Knatsch zwischen Organisatoren und 3+ Ist die Miss-Schweiz-Wahl in Gefahr?

Erst im August liess die neue Miss-Schweiz-Organisation verlauten, dass die Wahl im Frühling 2018 in die nächste Runde geht. Casting-Show und Live-Übertragung auf 3+ inklusive! Jetzt soll der Deal geplatzt sein. Brisant: 3+ will davon nichts wissen.
Lauriane Sallin Facebook Miss Schweiz 2016
© Thomas Buchwalder

Lauriane Sallin ist die amtierende Miss Schweiz. 

Grosse Verwirrung zwischen der Miss-Schweiz-Organisation und 3+: Anfang August hiess es, dass sich der Sender die TV-Rechte sichern konnte. Geplant war, dass 3+ die Kandidatinnen in einer dreiteiligen Serie auf ihrem Weg zum Traum vom Krönchen begleitet – vom Casting über das Laufstegtraining bis hin zur grossen Entscheidung an der Wahlnacht. 

Voller Zuversicht sagte Dominik Kaiser, 3+-Chef, damals: «Wir freuen uns, dass wir mit der Miss-Schweiz-Organisation ein Konzept mit neuen Ideen entwickeln und umsetzen können und einer der beliebtesten Marken der Schweiz neues Leben einhauchen können.»

«Wir hatten unterschiedliche Vorstellungen»

Nun soll der Deal aber geplatzt sein, berichtet «Glanz & Gloria». Gegenüber «nau» sagt Miss-Schweiz-Organisatorin Angela Fuchs, 41: «Wir haben das Termsheet mit 3+ gekündigt». Über die wahren Gründe hält sich Fuchs bedeckt: «Wir waren uns in der Umsetzung nicht einig. Und so kam es vom Termsheet nie zu einem Vertrag.»

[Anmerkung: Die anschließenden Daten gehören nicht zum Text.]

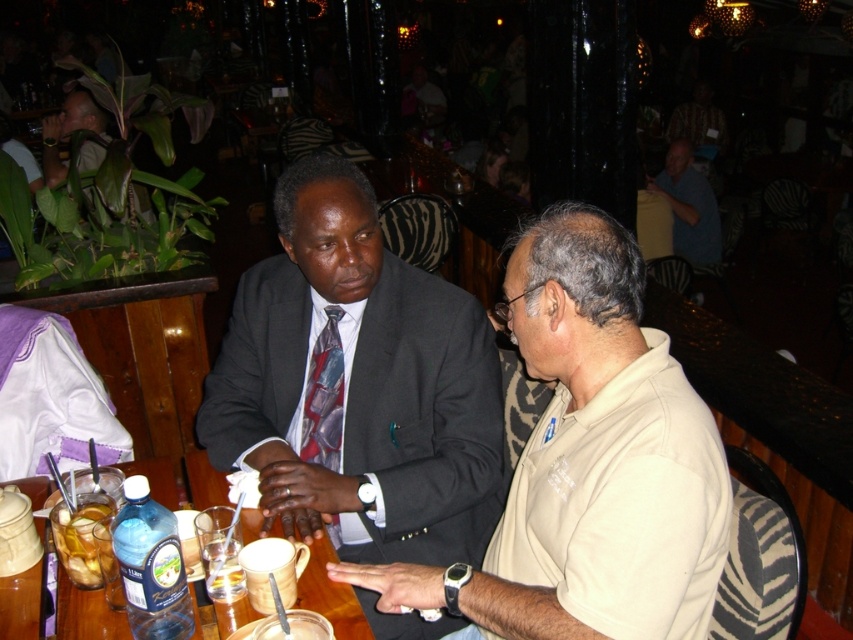 You are standing in the bar and want to find the dark gray suit at center. Based on the coordinates provided, can you confirm if the point marked at (357, 385) is where the dark gray suit at center is located?

Yes, the point marked at (357, 385) indicates the location of the dark gray suit at center as per the Objects Description provided.

You are a waiter in a restaurant and need to clear the table. You see the translucent glass cup at lower left and the translucent glass at table left. Which one should you pick up first to avoid knocking over the other?

You should pick up the translucent glass cup at lower left first because it is positioned over the translucent glass at table left, so removing the upper one first will prevent disturbing the lower glass.

You are a waiter in a restaurant. You need to place a dessert plate between the dark gray suit at center and the translucent glass cup at lower left. The plate is 10 inches in diameter. Will it fit without touching either object?

The dark gray suit at center and translucent glass cup at lower left are 21.44 inches apart from each other. The dessert plate is 10 inches in diameter, so there is enough space between them to place the plate without it touching either object. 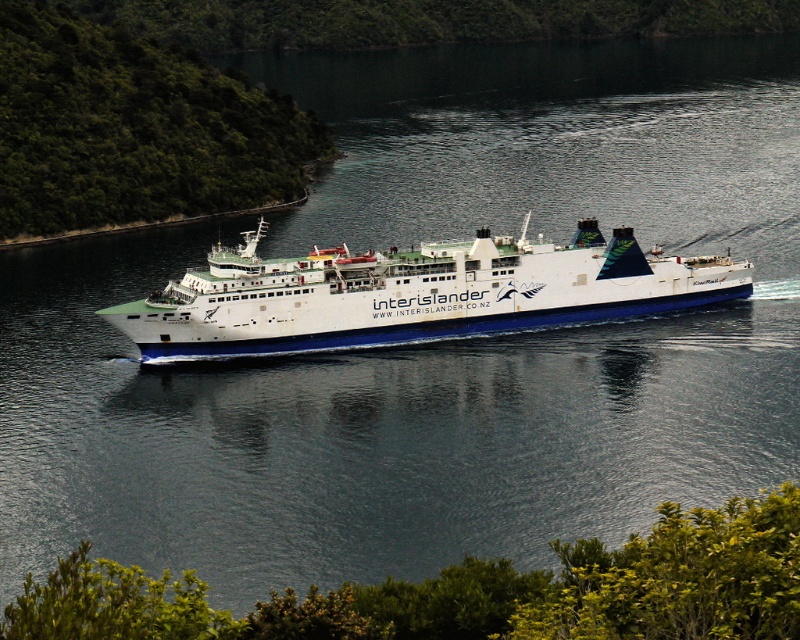 You are standing on the deck of the white matte ferry at center and looking towards the green leafy shrub at lower center. Is the shrub visible from your current position?

The green leafy shrub at lower center is located below the white matte ferry at center, so it is not visible from the deck of the ferry since it is positioned lower down. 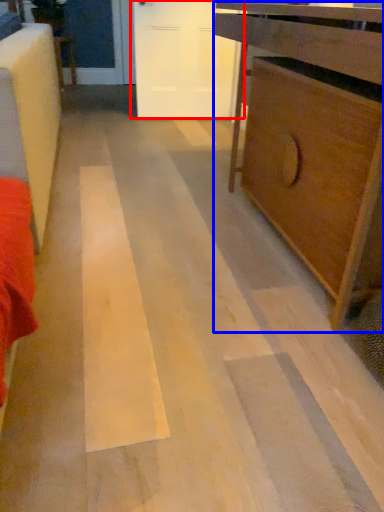 Question: Which of the following is the closest to the observer, door (highlighted by a red box) or chest of drawers (highlighted by a blue box)?

Choices:
 (A) door
 (B) chest of drawers

Answer: (B) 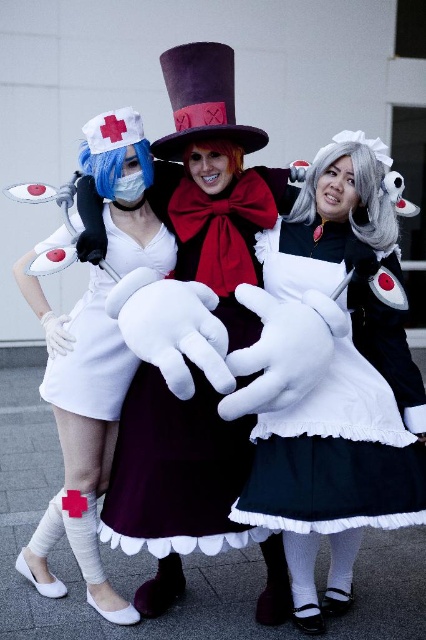 Does black satin dress at center come in front of white matte dress at center?

Yes, black satin dress at center is in front of white matte dress at center.

Can you confirm if black satin dress at center is wider than white matte dress at center?

Indeed, black satin dress at center has a greater width compared to white matte dress at center.

Which is in front, point (354, 380) or point (120, 339)?

Point (354, 380)

I want to click on black satin dress at center, so click(x=345, y=438).

Can you confirm if white matte nurse outfit at left is taller than white matte dress at center?

Yes, white matte nurse outfit at left is taller than white matte dress at center.

Which is behind, point (131, 205) or point (49, 380)?

Positioned behind is point (131, 205).

Find the location of a particular element. white matte nurse outfit at left is located at coordinates pyautogui.click(x=78, y=428).

Does maroon satin dress at center have a greater width compared to white matte dress at center?

Yes, maroon satin dress at center is wider than white matte dress at center.

Between point (198, 452) and point (109, 396), which one is positioned behind?

Positioned behind is point (109, 396).

In order to click on maroon satin dress at center in this screenshot , I will do `click(175, 472)`. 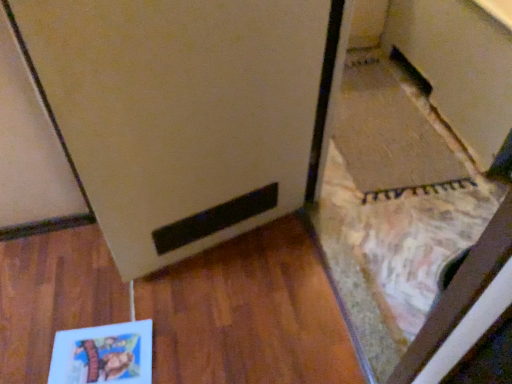 Find the location of a particular element. Image resolution: width=512 pixels, height=384 pixels. vacant space that is in between matte white fridge at center and matte paper book at lower left is located at coordinates (189, 286). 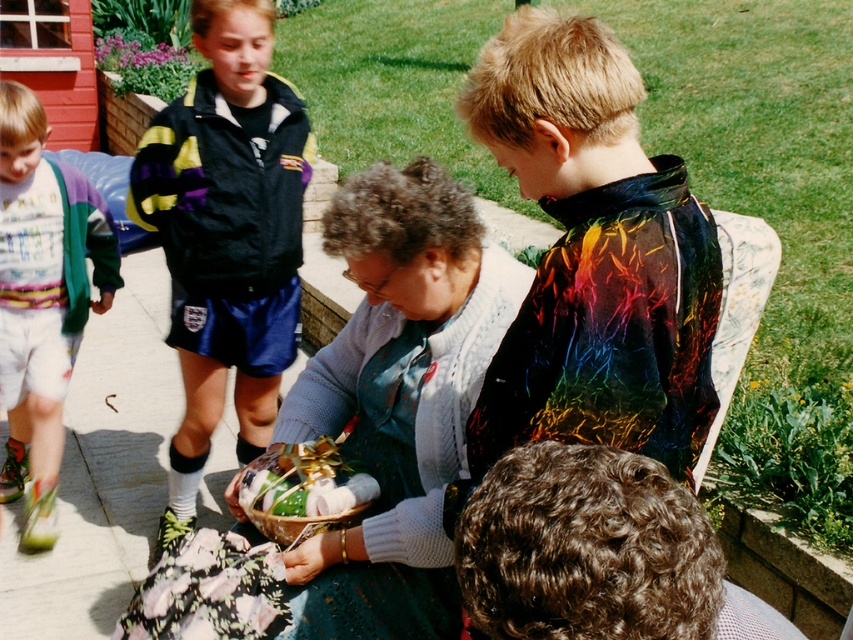 You are organizing a clothing donation drive and need to determine which item takes up more space. Based on the image, which of the two items, the knitted sweater at center or the black jacket at upper left, has a greater width?

The knitted sweater at center has a greater width than the black jacket at upper left according to the description.

You are organizing a clothing donation drive and need to sort items by size. You have a knitted sweater at center and a black jacket at upper left. Which item should you place in the small items bin?

The knitted sweater at center should be placed in the small items bin since it is smaller than the black jacket at upper left. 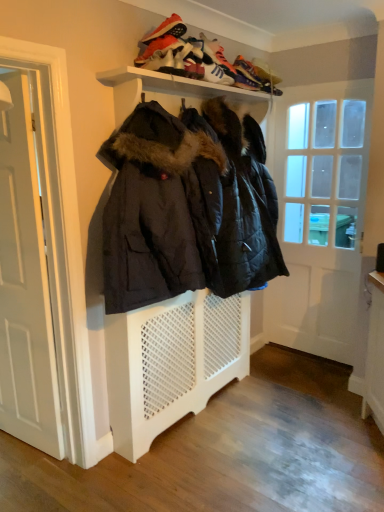 This screenshot has width=384, height=512. In order to click on vacant region under matte black jackets at center (from a real-world perspective) in this screenshot , I will do tap(234, 410). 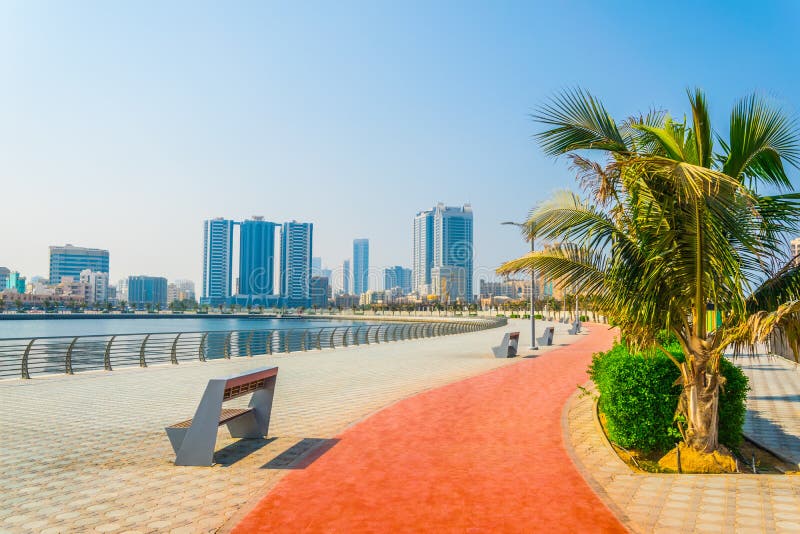 Identify the location of second closest bench. The width and height of the screenshot is (800, 534). (506, 342). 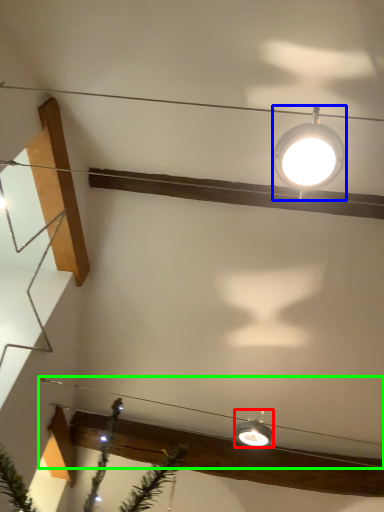 Question: Considering the real-world distances, which object is closest to lamp (highlighted by a red box)? lamp (highlighted by a blue box) or wire (highlighted by a green box).

Choices:
 (A) lamp
 (B) wire

Answer: (B)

Ein möglicher Grund, der zum Disput führte: Die Miss-Schweiz-Organisation wünschte sich eine Live-Übertragung der Wahlnacht. Der Sender 3+ habe alles vorproduzieren wollen. Fuchs und ihr Team jedenfalls seien bereits damit beschäftigt, einen anderen passenden Partner zu finden.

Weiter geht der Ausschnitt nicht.